As the days heat up, we’re ready for nights of the coolest live theater. From Shakespeare to beloved musicals to comic twisty mysteries, Houston theater companies offer some of their breeziest shows of the year.
Plus, a new company’s debut, a couple of world premieres, and one mean Broadway touring smash all make this a summer theater season to remember.
Tamarie Cooper's Live In-Person Sticky Sweet Summer Show! from Catastrophic Theatre (now through August 6)
Happy 25th anniversary to a decidedly Houston summer tradition, an original musical, comedy extravaganza from Catastrophic co-founder Tamarie Cooper.
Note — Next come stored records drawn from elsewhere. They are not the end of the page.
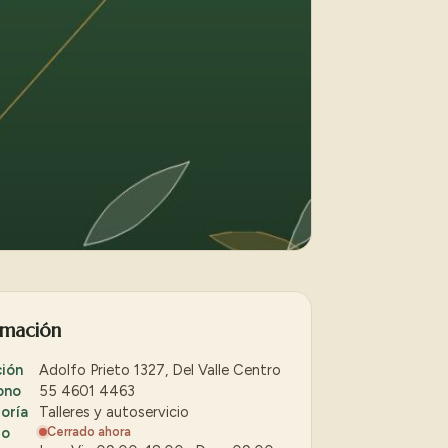
rmación
ción
Adolfo Prieto 1327, Del Valle Centro
ono
55 4601 4463
oría
Talleres y autoservicio
io
Cerrado ahora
The local star known as Tamarie teams with writing partner Patrick Reynolds for the laughs and weaves in original music composed by Miriam Daly, Erin Rodgers, and Alli Villines.
Starring Tamarie herself and her crew of Catastrophic regulars and favs, her latest she will tackle the joys and paradoxes of just making it whole into 2022. Highlights include feral actors, dancing egg rolls, Tamarie’s sixth grade disco dance-off nemesis Charlotte Lloyd, a sassy chair, and racist step-uncle Roy.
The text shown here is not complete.